A complete, exact copy of the records below is the required result.

===

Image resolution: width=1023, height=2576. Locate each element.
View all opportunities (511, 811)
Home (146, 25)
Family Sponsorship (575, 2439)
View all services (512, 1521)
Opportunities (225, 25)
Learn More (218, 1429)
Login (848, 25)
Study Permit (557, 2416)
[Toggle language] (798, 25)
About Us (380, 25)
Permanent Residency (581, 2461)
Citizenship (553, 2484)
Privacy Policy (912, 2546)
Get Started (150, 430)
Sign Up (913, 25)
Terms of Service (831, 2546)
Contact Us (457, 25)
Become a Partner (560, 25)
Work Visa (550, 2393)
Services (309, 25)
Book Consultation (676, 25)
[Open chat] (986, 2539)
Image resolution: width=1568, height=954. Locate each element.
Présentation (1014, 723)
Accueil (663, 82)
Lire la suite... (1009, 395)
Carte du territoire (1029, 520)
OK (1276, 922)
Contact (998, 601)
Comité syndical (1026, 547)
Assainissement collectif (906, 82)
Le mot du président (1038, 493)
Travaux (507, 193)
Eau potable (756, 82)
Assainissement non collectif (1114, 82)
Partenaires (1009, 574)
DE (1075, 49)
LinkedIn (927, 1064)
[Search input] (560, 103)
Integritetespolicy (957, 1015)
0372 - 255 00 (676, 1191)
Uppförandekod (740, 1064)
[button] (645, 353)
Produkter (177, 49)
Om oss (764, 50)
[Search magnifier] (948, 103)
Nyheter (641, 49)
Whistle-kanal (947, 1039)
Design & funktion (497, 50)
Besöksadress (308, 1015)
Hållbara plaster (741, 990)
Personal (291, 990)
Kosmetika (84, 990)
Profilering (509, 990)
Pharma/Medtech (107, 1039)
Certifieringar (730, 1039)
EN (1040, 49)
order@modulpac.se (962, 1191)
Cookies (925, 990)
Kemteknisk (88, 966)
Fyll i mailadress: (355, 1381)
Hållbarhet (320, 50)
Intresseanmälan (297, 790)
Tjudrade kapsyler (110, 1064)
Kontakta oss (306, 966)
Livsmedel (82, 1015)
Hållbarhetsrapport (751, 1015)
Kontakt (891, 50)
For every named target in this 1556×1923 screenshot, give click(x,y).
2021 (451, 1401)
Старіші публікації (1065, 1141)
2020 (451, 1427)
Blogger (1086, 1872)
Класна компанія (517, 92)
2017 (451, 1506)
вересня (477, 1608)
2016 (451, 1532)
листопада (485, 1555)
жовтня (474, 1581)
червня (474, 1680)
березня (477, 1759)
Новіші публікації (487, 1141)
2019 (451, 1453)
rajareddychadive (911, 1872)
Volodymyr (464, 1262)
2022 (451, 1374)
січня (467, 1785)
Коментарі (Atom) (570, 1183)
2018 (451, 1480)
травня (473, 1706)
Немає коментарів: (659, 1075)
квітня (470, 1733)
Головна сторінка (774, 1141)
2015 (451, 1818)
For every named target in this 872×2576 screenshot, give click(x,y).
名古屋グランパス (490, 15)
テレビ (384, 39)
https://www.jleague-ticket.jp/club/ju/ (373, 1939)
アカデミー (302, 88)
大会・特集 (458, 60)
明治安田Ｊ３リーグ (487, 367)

===

*Result of the task*.
Image resolution: width=1023, height=2576. Locate each element.
View all opportunities (511, 811)
Home (146, 25)
Family Sponsorship (575, 2439)
View all services (512, 1521)
Opportunities (225, 25)
Learn More (218, 1429)
Login (848, 25)
Study Permit (557, 2416)
[Toggle language] (798, 25)
About Us (380, 25)
Permanent Residency (581, 2461)
Citizenship (553, 2484)
Privacy Policy (912, 2546)
Get Started (150, 430)
Sign Up (913, 25)
Terms of Service (831, 2546)
Contact Us (457, 25)
Become a Partner (560, 25)
Work Visa (550, 2393)
Services (309, 25)
Book Consultation (676, 25)
[Open chat] (986, 2539)
Image resolution: width=1568, height=954. Locate each element.
Présentation (1014, 723)
Accueil (663, 82)
Lire la suite... (1009, 395)
Carte du territoire (1029, 520)
OK (1276, 922)
Contact (998, 601)
Comité syndical (1026, 547)
Assainissement collectif (906, 82)
Le mot du président (1038, 493)
Travaux (507, 193)
Eau potable (756, 82)
Assainissement non collectif (1114, 82)
Partenaires (1009, 574)
DE (1075, 49)
LinkedIn (927, 1064)
[Search input] (560, 103)
Integritetespolicy (957, 1015)
0372 - 255 00 (676, 1191)
Uppförandekod (740, 1064)
[button] (645, 353)
Produkter (177, 49)
Om oss (764, 50)
[Search magnifier] (948, 103)
Nyheter (641, 49)
Whistle-kanal (947, 1039)
Design & funktion (497, 50)
Besöksadress (308, 1015)
Hållbara plaster (741, 990)
Personal (291, 990)
Kosmetika (84, 990)
Profilering (509, 990)
Pharma/Medtech (107, 1039)
Certifieringar (730, 1039)
EN (1040, 49)
order@modulpac.se (962, 1191)
Cookies (925, 990)
Kemteknisk (88, 966)
Fyll i mailadress: (355, 1381)
Hållbarhet (320, 50)
Intresseanmälan (297, 790)
Tjudrade kapsyler (110, 1064)
Kontakta oss (306, 966)
Livsmedel (82, 1015)
Hållbarhetsrapport (751, 1015)
Kontakt (891, 50)
For every named target in this 1556×1923 screenshot, give click(x,y).
2021 (451, 1401)
Старіші публікації (1065, 1141)
2020 (451, 1427)
Blogger (1086, 1872)
Класна компанія (517, 92)
2017 (451, 1506)
вересня (477, 1608)
2016 (451, 1532)
листопада (485, 1555)
жовтня (474, 1581)
червня (474, 1680)
березня (477, 1759)
Новіші публікації (487, 1141)
2019 (451, 1453)
rajareddychadive (911, 1872)
Volodymyr (464, 1262)
2022 (451, 1374)
січня (467, 1785)
Коментарі (Atom) (570, 1183)
2018 (451, 1480)
травня (473, 1706)
Немає коментарів: (659, 1075)
квітня (470, 1733)
Головна сторінка (774, 1141)
2015 (451, 1818)
For every named target in this 872×2576 screenshot, give click(x,y).
名古屋グランパス (490, 15)
テレビ (384, 39)
https://www.jleague-ticket.jp/club/ju/ (373, 1939)
アカデミー (302, 88)
大会・特集 (458, 60)
明治安田Ｊ３リーグ (487, 367)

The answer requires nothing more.